[Dataset records]
┏━━
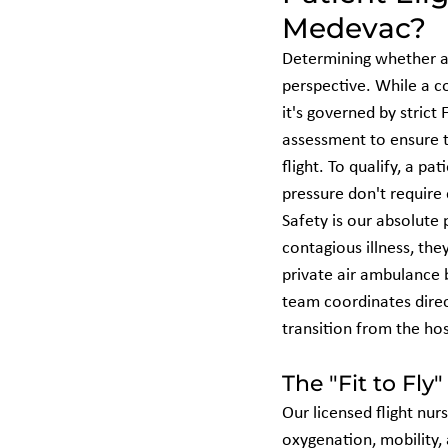
Medevac?
Determining whether a p
perspective. While a 
it's governed by strict 
assessment to ensure t
flight. To qualify, a p
pressure don't require
Safety is our absolute p
contagious illness, the
private air ambulance 
team coordinates direc
transition from the hos
The "Fit to Fly"
Our licensed flight nurs
oxygenation, mobility,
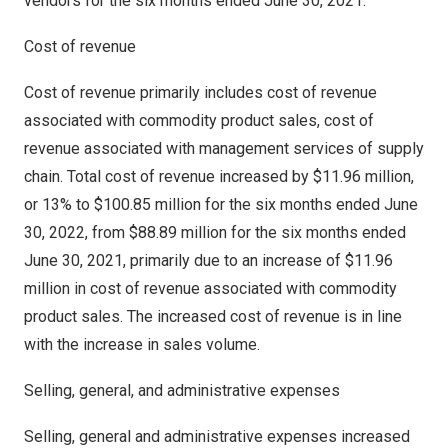
vendors for the six months ended
June 30, 2021
.
Cost of revenue
Cost of revenue primarily includes cost of revenue
associated with commodity product sales, cost of
revenue associated with management services of supply
chain. Total cost of revenue increased by
$11.96 million
,
or 13% to
$100.85 million
for the six months ended
June
30, 2022
, from
$88.89 million
for the six months ended
June 30, 2021
, primarily due to an increase of
$11.96
million
in cost of revenue associated with commodity
product sales. The increased cost of revenue is in line
with the increase in sales volume.
Selling, general, and administrative expenses
Selling, general and administrative expenses increased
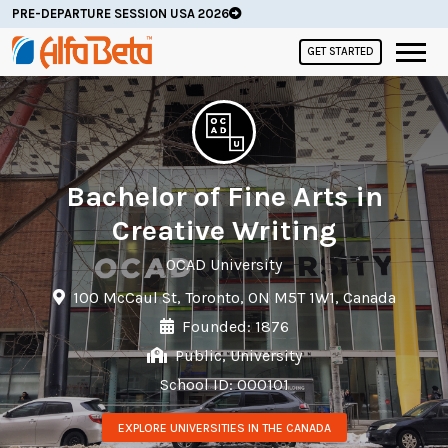
PRE-DEPARTURE SESSION USA 2026
GET STARTED
Bachelor of Fine Arts in
Creative Writing
OCAD University
100 McCaul St, Toronto, ON M5T 1W1, Canada
Founded: 1876
Public, University
School ID: 000101
EXPLORE UNIVERSITIES IN THE CANADA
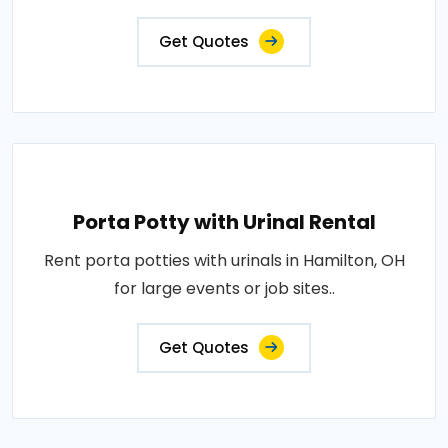
Get Quotes
Porta Potty with Urinal Rental
Rent porta potties with urinals in Hamilton, OH
for large events or job sites..
Get Quotes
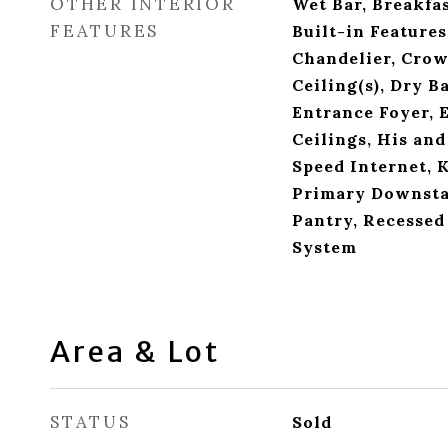
OTHER INTERIOR
Wet Bar, Breakfas
FEATURES
Built-in Features,
Chandelier, Crow
Ceiling(s), Dry B
Entrance Foyer, 
Ceilings, His and
Speed Internet, K
Primary Downstai
Pantry, Recessed
System
Area & Lot
STATUS
Sold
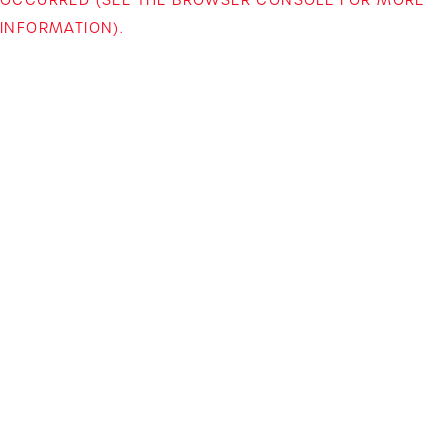
INFORMATION)
.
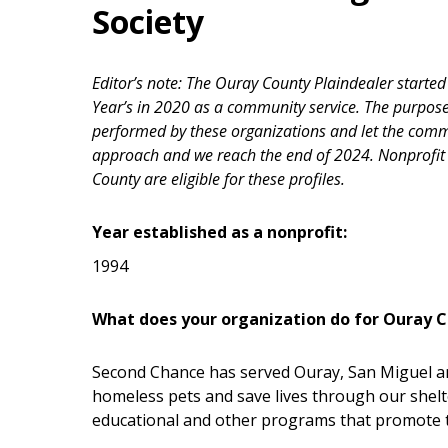
Society
Editor’s note: The Ouray County Plaindealer starte
Year’s in 2020 as a community service. The purpose 
performed by these organizations and let the com
approach and we reach the end of 2024. Nonprofit 
County are eligible for these profiles.
Year established as a nonprofit:
1994
What does your organization do for Ouray 
Second Chance has served Ouray, San Miguel a
homeless pets and save lives through our shelt
educational and other programs that promote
┗━━
### TASK OBJECTIVE
Pictures aside, return exactly the lines from the data above, starting at the line that has "vendors for the six months ended" and ending at the line that has "Creative Writing", both included.

### RESPONSE TO THE EXERCISE
vendors for the six months ended
June 30, 2021
.
Cost of revenue
Cost of revenue primarily includes cost of revenue
associated with commodity product sales, cost of
revenue associated with management services of supply
chain. Total cost of revenue increased by
$11.96 million
,
or 13% to
$100.85 million
for the six months ended
June
30, 2022
, from
$88.89 million
for the six months ended
June 30, 2021
, primarily due to an increase of
$11.96
million
in cost of revenue associated with commodity
product sales. The increased cost of revenue is in line
with the increase in sales volume.
Selling, general, and administrative expenses
Selling, general and administrative expenses increased
PRE-DEPARTURE SESSION USA 2026
GET STARTED
Bachelor of Fine Arts in
Creative Writing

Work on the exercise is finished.